Recent Higgs boson observation and credibility of superstring theories Data are coming in, and it seems that recent Higgs boson observation is eliminating many SUSY models. If so, what is happening to superstring theories, like M-theory?
 A: The short answer is that the TeV scale data we are getting at LHC doesn't tell us anything about string theory.  Which is too bad for string theorists, because they had high hopes.
They had high hopes for the following reason:  If we had found that TeV scale physics is governed by a supersymmetric extension of the Standard Model, we would have strong reason to suspect that the effective field theory which incorporates gravity and the Standard Model is actually a supergravity theory.  Basically, we know that we live in a curved spacetime, and the only natural way to get a global supersymmetry in this situation is to have local supersymmetry, which implies supergravity.  This is pretty exciting, because all of the known supergravity theories are low energy limits of string theory.

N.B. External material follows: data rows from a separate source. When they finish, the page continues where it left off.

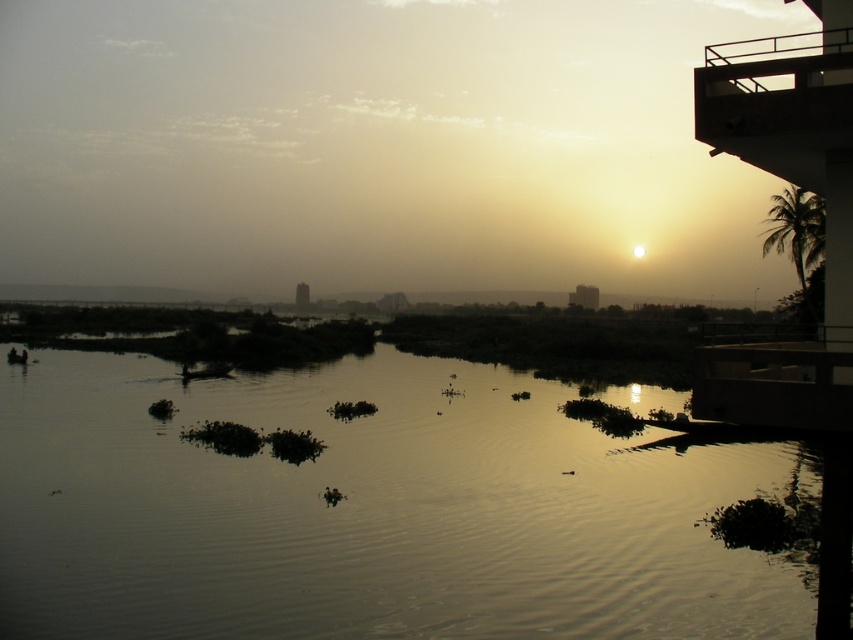 Does silvery reflective water at center have a lesser height compared to metallic balcony at upper right?

Yes.

Does silvery reflective water at center have a larger size compared to metallic balcony at upper right?

Incorrect, silvery reflective water at center is not larger than metallic balcony at upper right.

Who is more forward, (494, 435) or (846, 49)?

Point (846, 49) is in front.

Locate an element on the screen. silvery reflective water at center is located at coordinates (370, 509).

Unfortunately, not finding supersymmetry at $1$ TeV doesn't tell us that string theory is wrong.  String theory seems to require supersymmetry at extremely high energies, like the Planck scale, which is roughly $10^{16}$ TeV.  But it doesn't require supersymmetry at $1$ TeV.  (This is not to say that string theorists haven't predicted supersymmetry at LHC.  Some theorists make more predictions than their theories do.)
So string theory remains what it has always been:  a fascinating enigma, apparently able to explain all of physics, but refusing to actually do so.